(Page images and extracted text)
.....
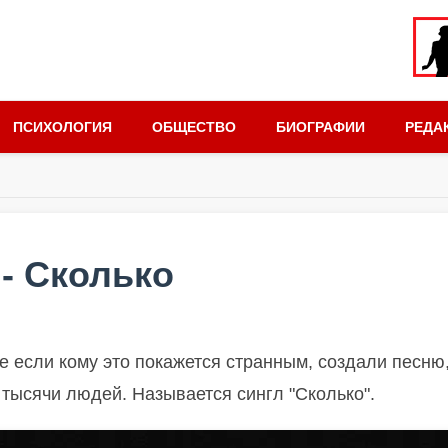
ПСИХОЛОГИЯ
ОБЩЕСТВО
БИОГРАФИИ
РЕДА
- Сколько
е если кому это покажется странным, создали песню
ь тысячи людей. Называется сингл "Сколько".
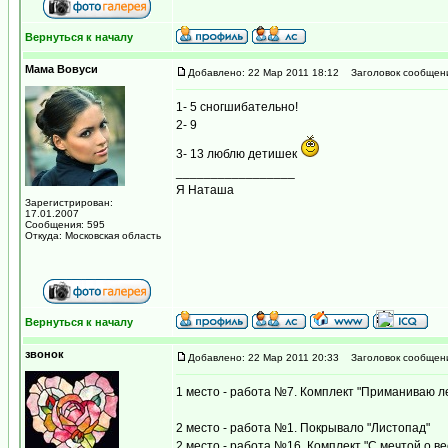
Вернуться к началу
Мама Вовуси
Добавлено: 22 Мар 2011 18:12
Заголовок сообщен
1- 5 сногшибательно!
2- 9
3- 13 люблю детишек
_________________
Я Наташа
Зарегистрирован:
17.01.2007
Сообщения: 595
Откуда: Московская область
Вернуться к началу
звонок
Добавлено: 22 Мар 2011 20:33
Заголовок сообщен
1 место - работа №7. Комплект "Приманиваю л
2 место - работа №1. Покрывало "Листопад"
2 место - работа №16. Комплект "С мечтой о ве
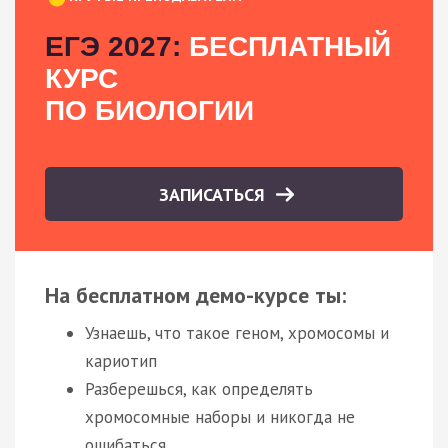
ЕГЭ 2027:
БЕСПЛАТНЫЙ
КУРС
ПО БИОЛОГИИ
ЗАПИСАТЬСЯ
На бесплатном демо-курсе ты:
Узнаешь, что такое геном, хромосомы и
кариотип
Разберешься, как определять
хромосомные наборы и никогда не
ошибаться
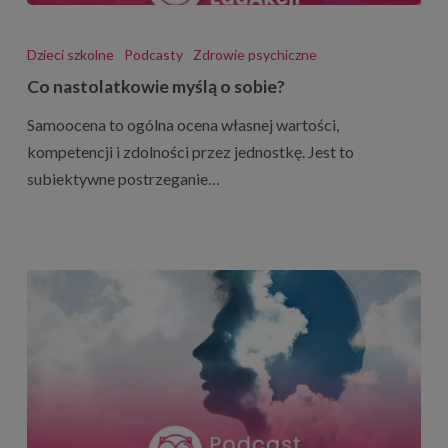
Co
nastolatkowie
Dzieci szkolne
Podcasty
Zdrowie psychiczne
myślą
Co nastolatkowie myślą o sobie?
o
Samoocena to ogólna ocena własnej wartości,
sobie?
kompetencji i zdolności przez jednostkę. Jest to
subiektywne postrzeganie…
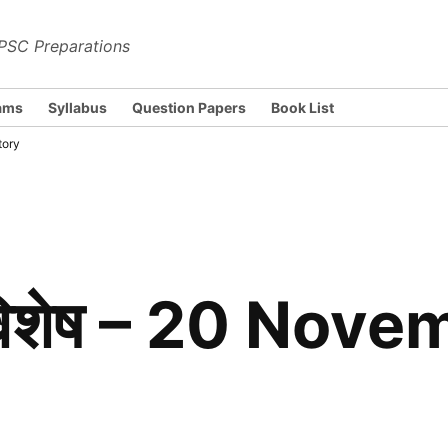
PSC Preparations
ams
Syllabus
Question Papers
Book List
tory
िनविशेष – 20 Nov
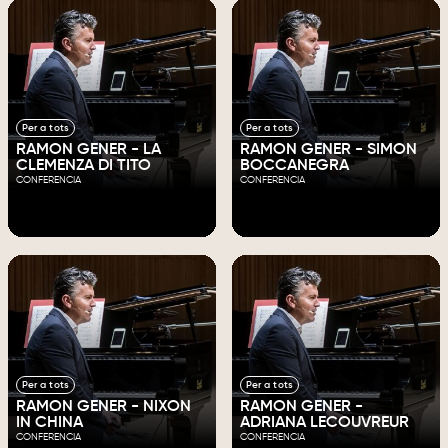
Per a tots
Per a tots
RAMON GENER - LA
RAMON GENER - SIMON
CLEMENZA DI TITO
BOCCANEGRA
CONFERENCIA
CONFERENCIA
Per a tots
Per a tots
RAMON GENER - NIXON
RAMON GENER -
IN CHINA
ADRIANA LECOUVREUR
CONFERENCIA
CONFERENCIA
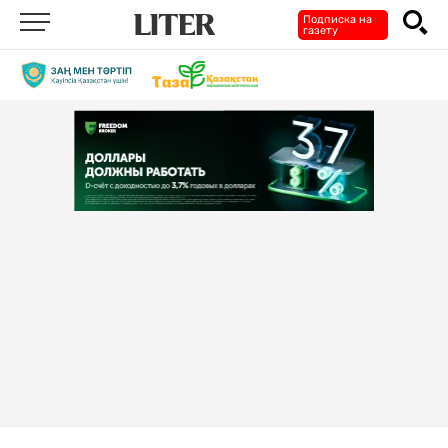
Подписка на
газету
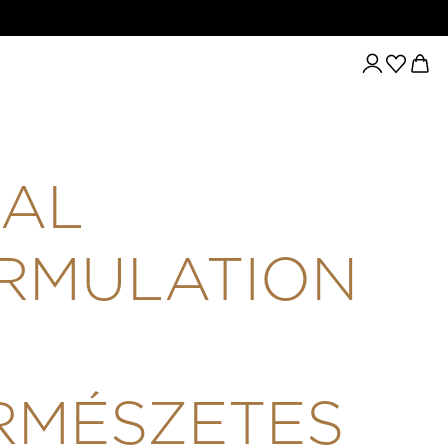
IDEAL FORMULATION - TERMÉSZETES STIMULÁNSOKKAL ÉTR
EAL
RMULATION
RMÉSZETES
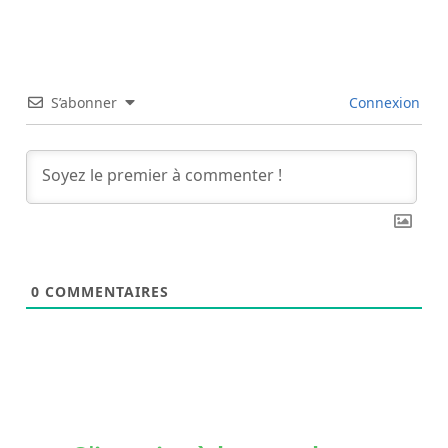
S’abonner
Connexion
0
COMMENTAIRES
.....
Exercise objective -
Exactly as they appear above, write out all the entries, but not the images.

Problem solution -
ПСИХОЛОГИЯ
ОБЩЕСТВО
БИОГРАФИИ
РЕДА
- Сколько
е если кому это покажется странным, создали песню
ь тысячи людей. Называется сингл "Сколько".
Вернуться к началу
Мама Вовуси
Добавлено: 22 Мар 2011 18:12
Заголовок сообщен
1- 5 сногшибательно!
2- 9
3- 13 люблю детишек
_________________
Я Наташа
Зарегистрирован:
17.01.2007
Сообщения: 595
Откуда: Московская область
Вернуться к началу
звонок
Добавлено: 22 Мар 2011 20:33
Заголовок сообщен
1 место - работа №7. Комплект "Приманиваю л
2 место - работа №1. Покрывало "Листопад"
2 место - работа №16. Комплект "С мечтой о ве
ЕГЭ 2027:
БЕСПЛАТНЫЙ
КУРС
ПО БИОЛОГИИ
ЗАПИСАТЬСЯ
На бесплатном демо-курсе ты:
Узнаешь, что такое геном, хромосомы и
кариотип
Разберешься, как определять
хромосомные наборы и никогда не
ошибаться
Co
nastolatkowie
Dzieci szkolne
Podcasty
Zdrowie psychiczne
myślą
Co nastolatkowie myślą o sobie?
o
Samoocena to ogólna ocena własnej wartości,
sobie?
kompetencji i zdolności przez jednostkę. Jest to
subiektywne postrzeganie…
PSC Preparations
ams
Syllabus
Question Papers
Book List
tory
िनविशेष – 20 Nov
Per a tots
Per a tots
RAMON GENER - LA
RAMON GENER - SIMON
CLEMENZA DI TITO
BOCCANEGRA
CONFERENCIA
CONFERENCIA
Per a tots
Per a tots
RAMON GENER - NIXON
RAMON GENER -
IN CHINA
ADRIANA LECOUVREUR
CONFERENCIA
CONFERENCIA
Подписка на
газету
IDEAL FORMULATION - TERMÉSZETES STIMULÁNSOKKAL ÉTR
EAL
RMULATION
RMÉSZETES
S’abonner
Connexion
0
COMMENTAIRES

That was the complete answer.